Hi Knut,
Thanks for the clarification. Sounds like we agree that the bug is in
the query rewriting rather than in the pushdown to the Store. Methinks
the DISTINCT should not be pushed into the subselect if the inner and
outer SELECT lists aren't identical.
Here's another possible scenario where you might push a DISTINCT from an
outer into an inner query. It all depends on when the optimizer decides
to eliminate the DISTINCT altogether:
SELECT DISTINCT maxChildAge, employeeID FROM
(
SELECT max( childAge ) maxChildAge, employeeID
FROM children, employees
WHERE children.parentID=employeeID
GROUP BY employeeID
)
Here the optimizer might reasonably do something like this:
1) Push the DISTINCT into the subselect.
2) Then notice that the results of the original subselect are already
unique because of the GROUP BY
3) So eliminate the DISTINCT altogether.
Here the subquery joins two tables. You can imagine other queries in
which the subquery joins multiple tables and the optimizer does the
following:
1) Pushes the DISTINCT into the subselect.
2) Notices that, based on the selectivity of the join columns, the
subselect already returns unique results.

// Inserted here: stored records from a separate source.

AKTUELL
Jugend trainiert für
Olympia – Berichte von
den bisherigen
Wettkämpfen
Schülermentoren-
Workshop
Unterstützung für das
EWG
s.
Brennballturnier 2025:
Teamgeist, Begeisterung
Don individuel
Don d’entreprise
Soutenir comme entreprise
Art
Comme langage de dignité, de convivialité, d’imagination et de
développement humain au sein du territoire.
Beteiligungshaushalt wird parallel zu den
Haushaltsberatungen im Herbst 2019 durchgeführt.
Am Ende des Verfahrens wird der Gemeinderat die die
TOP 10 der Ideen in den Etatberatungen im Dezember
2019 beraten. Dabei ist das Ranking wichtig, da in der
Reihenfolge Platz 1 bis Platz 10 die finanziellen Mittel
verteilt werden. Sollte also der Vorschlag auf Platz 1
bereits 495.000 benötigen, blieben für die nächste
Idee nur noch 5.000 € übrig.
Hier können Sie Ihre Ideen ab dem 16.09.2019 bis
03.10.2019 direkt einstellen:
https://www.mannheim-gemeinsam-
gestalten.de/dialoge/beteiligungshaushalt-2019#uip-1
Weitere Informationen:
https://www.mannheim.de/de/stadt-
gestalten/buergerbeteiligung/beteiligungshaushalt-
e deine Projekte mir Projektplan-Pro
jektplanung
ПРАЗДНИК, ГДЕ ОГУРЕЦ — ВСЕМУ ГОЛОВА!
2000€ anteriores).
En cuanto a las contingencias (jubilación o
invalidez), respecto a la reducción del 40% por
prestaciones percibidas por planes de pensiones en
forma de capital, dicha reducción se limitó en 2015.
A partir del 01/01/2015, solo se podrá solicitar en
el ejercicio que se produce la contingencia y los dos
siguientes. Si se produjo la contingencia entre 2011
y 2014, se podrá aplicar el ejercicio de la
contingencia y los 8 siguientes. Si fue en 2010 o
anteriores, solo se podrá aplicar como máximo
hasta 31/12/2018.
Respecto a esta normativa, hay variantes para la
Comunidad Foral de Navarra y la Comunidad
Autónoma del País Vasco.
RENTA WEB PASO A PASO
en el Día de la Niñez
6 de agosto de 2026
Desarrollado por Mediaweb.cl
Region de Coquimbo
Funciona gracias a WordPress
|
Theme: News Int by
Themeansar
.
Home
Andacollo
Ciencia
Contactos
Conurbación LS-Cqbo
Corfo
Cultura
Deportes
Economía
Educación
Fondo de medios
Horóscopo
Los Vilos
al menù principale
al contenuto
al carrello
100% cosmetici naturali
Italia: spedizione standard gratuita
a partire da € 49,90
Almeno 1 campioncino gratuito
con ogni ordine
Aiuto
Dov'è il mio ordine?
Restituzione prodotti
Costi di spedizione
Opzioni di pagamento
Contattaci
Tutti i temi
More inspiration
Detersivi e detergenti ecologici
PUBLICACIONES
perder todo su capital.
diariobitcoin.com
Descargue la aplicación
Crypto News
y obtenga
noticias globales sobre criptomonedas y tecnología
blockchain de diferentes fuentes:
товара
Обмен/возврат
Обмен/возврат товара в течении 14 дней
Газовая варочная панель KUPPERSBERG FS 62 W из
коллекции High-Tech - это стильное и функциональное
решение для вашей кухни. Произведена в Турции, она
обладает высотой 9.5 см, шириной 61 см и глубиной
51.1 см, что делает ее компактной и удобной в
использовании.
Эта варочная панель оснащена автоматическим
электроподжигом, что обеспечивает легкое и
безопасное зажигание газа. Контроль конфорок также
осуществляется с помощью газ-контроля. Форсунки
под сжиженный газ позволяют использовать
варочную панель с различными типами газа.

3) So eliminates the redundant DISTINCT.
Cheers,
-Rick
Knut Anders Hatlen wrote:
Rick Hillegas <[EMAIL PROTECTED]> writes:
Hi Knut,
Hm, I'm not sure I understand what you've done. Pardon me if I have
garbled your description.
Hi, thanks for answering, Rick! I'll try to clear up a few things.
It sounds as though the optimizer has done two things:
1) Rewritten the original query by flattening the inner subquery into
the outer SELECT.
2) Then tried to push the DISTINCT into the Store.
No, the optimizer didn't flatten the original query, it just pushed
the DISTINCT into the subquery, which then pushed it into the store.
Perhaps the optimzer has made a flattening mistake here. It may have
rewritten the query to be
SELECT DISTINCT name, id from names
when it meant to rewrite the query as
SELECT DISTINCT name from names
The optimized parse tree looked like this (taken from memory):
CursorNode
|
+-> ProjectRestrictNode (top-level query)
|
+-> column: name
|
+-> ProjectRestrictedNode (subquery)
|
+-> column: name
|
+-> column: id
|
+-> FromBaseTable (names table)
So there wasn't any flattening, but the query was effectively
rewritten to
SELECT name FROM (SELECT DISTINCT name, id FROM names)
What I'm saying is, it't not clear to me that what's broken is
DISTINCT push-down. The bug may really be in the subquery flattening
logic.
It's not clear to me either. I'm not sure the optimizer even tries to
flatten such queries. I'll look more into that.
I think we only need to fix one of them. The criteria used by the
optimizer to decide whether it can push the DISTINCT, will only be met
by such simple projections and simple nested projections. So if we
flatten those queries (which should be fairly easy, I reckon), there
will never be a case where the optimizer thinks it can push the
DISTINCT to a subquery.
I agree with your misgivings that your proposed solution is
overbroad. I think the bug has to do with the agreement between the
outer DISTINCT list and the inner SELECT list. They need to be
identical. In this case the outer DISTINCT list has one column but the
inner SELECT list has two. I think that the number of tables in the
inner FROM list should not be relevant.
The optimizer, as it is now, only supports pushing the DISTINCT all
the way to the store (performing duplicate elimination while scanning
the table), which is why it only works with one table in the inner
FROM list. I agree that it should be possible to push the DISTINCT in
cases where there are more than one table too, but in those cases you
would just move a DistinctNode to another place in the query tree, not
completely eliminating it as when you push it to the store.
By the way, does anyone have other example queries where it would be
an optimization to push the DISTINCT to a subquery? I mean, I don't
see that it's any useful other than in these two cases:
1) When the distinct could be pushed directly to the store (as in
SELECT DISTINCT x,y,z FROM table), and
2) SELECT DISTINCT on a subquery which is not joined with other
tables (as in SELECT DISTINCT x,y,z FROM (SELECT x,y,z,....)).
1) is already supported, and 2) won't be necessary to optimize if we
implement proper flattening. In all the other cases I can come up
with, pushing is not possible. Please correct me if I'm wrong.